This is a great article about bilingual advocate Diane Rodriguez. She is working on improving provisions in US schools for newly arrived immigrant children who do not speak English. Schools often see these learners in a very one-dimensional way – they are “English-language learners”, and therefore the focus is on teaching them English. Her point, which is so important, is that these children as so much more than just “ELL”. They are also fluent speakers of another language, and have cultural knowledge and personalities and interests that they cannot tap into in English. They are also learners of culture, a new way of life, new ways of socialising and a new school and school system.
Good support for these children needs to go beyond focusing on the fact that they need to learn English, and consider all the other things they need to learn, without neglecting what they are bringing with them,
Professor Calls for Bilingual Education Services to Go Beyond English Instruction.
I enjoyed this reading! It has been a shock for me as international trained teacher, knowledgeable about the importance of being bilingual; and Spanish language teacher, when I arrive here, as new immigrant in this country and realize that right now Spanish teachers jobs are currently being suppressed from many schools (at least in Florida).

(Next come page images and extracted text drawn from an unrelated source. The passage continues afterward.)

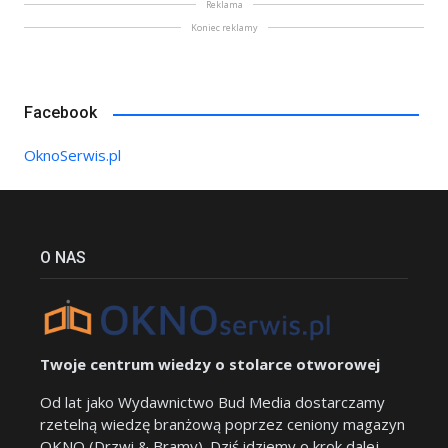
Reklama
Koniec reklamy
Facebook
OknoSerwis.pl
O NAS
Twoje centrum wiedzy o stolarce otworowej
Od lat jako Wydawnictwo Bud Media dostarczamy
rzetelną wiedzę branżową poprzez ceniony magazyn
OKNO (Drzwi & Bramy). Dziś idziemy o krok dalej.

Although there are ESOL programs in schools, the main focus of this lessons, is the learning of English languages without consider transitional issues for the students. Other subject´s teachers are not aware about the importance of allow students to express themselves in their mother tongue (mostly Spanish around here) –or to give them at least a clue for a word in a language different of English-, in order to understand better the content and in order to express what they really know.

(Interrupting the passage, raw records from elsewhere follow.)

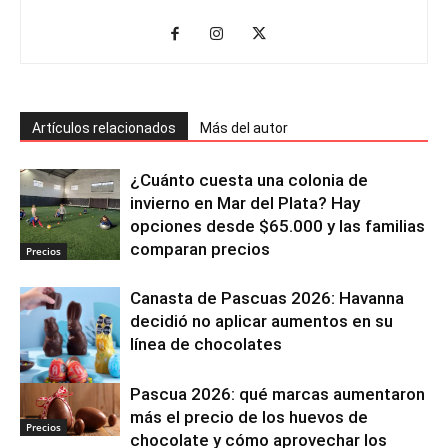
Artículos relacionados
Más del autor
¿Cuánto cuesta una colonia de
invierno en Mar del Plata? Hay
opciones desde $65.000 y las familias
comparan precios
Precios
Canasta de Pascuas 2026: Havanna
decidió no aplicar aumentos en su
línea de chocolates
Pascua 2026: qué marcas aumentaron
Precios
más el precio de los huevos de
Precios
chocolate y cómo aprovechar los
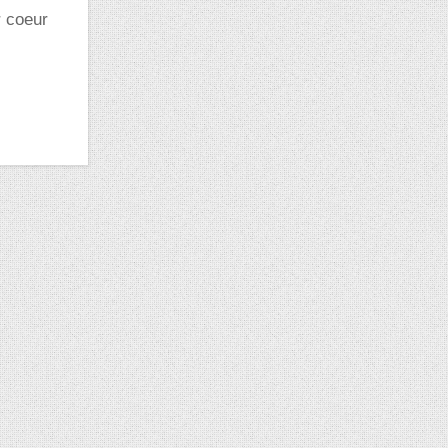
r coeur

This situation creates a sense of low self-steam and struggle the children with frustrations, facing lack of communication issues when probably they only need to know the equivalence of the terms they are working with because they know and or understand process and contents which they are talking about in lessons. Do not know English doesn’t mean that the student doesn’t know the content!
In my short personal experience here, schools are working with old fashion methods of teaching not only languages, but other subjects, thinking only -as the article says- in one way, “They are English learners”, ignoring the wonderful source for languages lessons which is to get advantage of diversity and multiculturalism.

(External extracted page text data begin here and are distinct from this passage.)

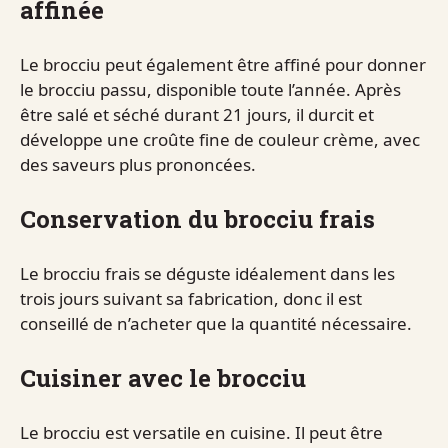
affinée
Le brocciu peut également être affiné pour donner
le brocciu passu, disponible toute l’année. Après
être salé et séché durant 21 jours, il durcit et
développe une croûte fine de couleur crème, avec
des saveurs plus prononcées.
Conservation du brocciu frais
Le brocciu frais se déguste idéalement dans les
trois jours suivant sa fabrication, donc il est
conseillé de n’acheter que la quantité nécessaire.
Cuisiner avec le brocciu
Le brocciu est versatile en cuisine. Il peut être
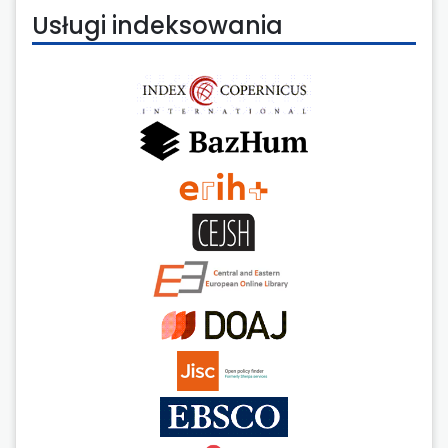
Usługi indeksowania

There are a lot of researches and sources which document and support the idea of get advantage in lessons of the student’s mother tongue knowledge to learn a new language. Modern language teaching methods are supported on this fact and they have excellent, solid and fast results.
To recognize differences, to include new experiences and cultural backgrounds are elements which always will enrich educational and academic contexts. Learners will be more knowledgeable about the global world in which they are immersed and they will also enrich their personal cultural awareness.
So, yes, it is important to support this efforts to redirect methods and approaches.